(Task statement): Please say how many lines of the entries below contain the word "verbeteren", and leave out everything else.

(Input material):
((

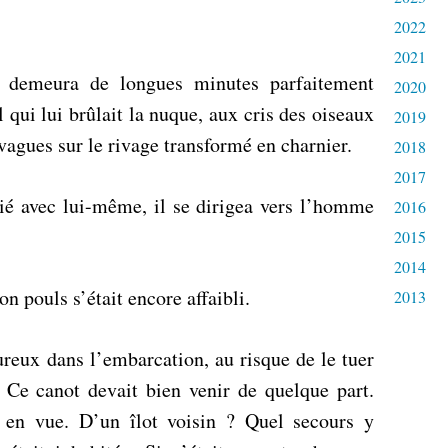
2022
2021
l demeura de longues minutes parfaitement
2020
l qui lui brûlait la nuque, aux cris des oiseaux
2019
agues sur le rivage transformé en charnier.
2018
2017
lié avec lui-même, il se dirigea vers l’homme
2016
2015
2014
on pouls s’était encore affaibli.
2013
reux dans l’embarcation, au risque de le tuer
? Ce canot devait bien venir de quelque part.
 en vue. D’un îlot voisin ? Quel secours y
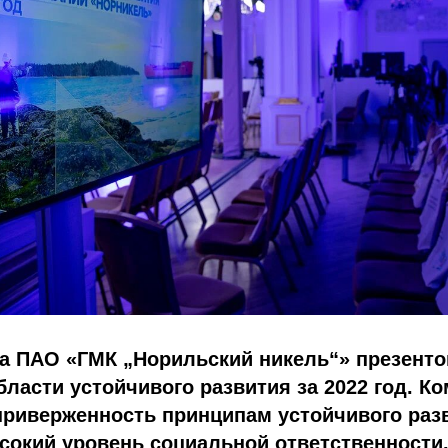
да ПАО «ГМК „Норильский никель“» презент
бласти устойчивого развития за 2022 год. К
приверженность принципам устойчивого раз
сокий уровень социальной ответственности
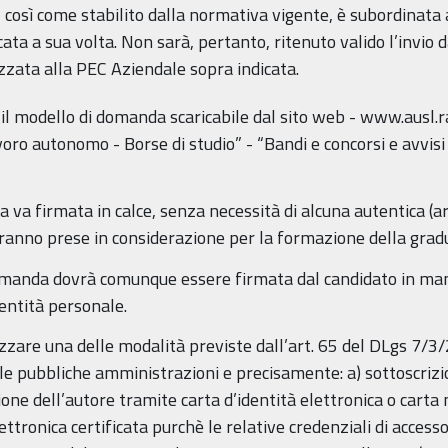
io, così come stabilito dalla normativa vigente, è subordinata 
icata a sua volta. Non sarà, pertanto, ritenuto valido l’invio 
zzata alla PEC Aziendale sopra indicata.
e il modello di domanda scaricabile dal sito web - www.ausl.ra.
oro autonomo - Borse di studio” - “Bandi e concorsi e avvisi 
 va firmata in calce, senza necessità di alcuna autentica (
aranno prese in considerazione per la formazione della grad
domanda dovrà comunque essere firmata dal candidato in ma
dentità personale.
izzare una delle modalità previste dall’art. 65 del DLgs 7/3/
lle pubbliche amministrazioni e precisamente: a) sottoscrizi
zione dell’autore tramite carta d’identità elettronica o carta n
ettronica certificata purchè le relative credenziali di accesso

))
((

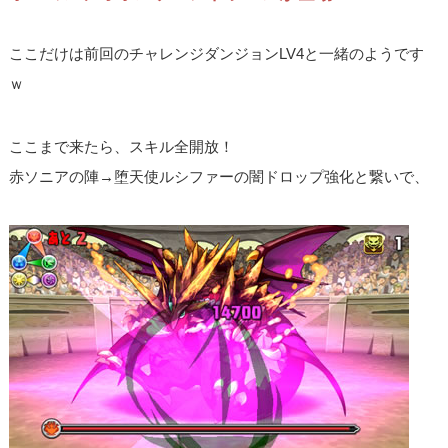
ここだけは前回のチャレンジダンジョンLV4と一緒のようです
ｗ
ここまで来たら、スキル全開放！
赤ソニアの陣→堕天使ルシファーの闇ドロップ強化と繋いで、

))
((

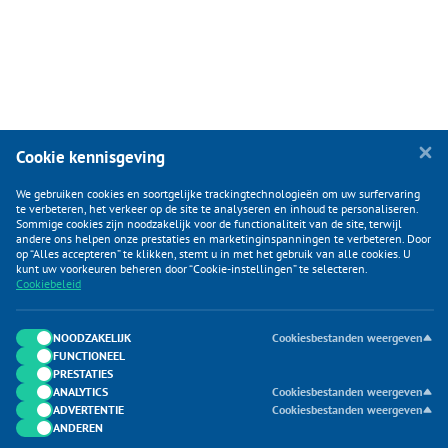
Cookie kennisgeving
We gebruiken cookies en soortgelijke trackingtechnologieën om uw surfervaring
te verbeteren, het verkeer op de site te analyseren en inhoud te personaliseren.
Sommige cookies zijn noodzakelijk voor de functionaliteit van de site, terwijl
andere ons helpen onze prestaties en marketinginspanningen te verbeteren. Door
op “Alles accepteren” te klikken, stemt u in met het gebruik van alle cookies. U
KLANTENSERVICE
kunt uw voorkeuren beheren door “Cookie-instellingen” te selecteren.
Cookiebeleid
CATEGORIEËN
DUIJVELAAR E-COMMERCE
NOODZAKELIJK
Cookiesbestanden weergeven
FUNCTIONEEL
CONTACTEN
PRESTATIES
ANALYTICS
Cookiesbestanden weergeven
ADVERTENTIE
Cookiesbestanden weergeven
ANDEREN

))

(Output of the task): 2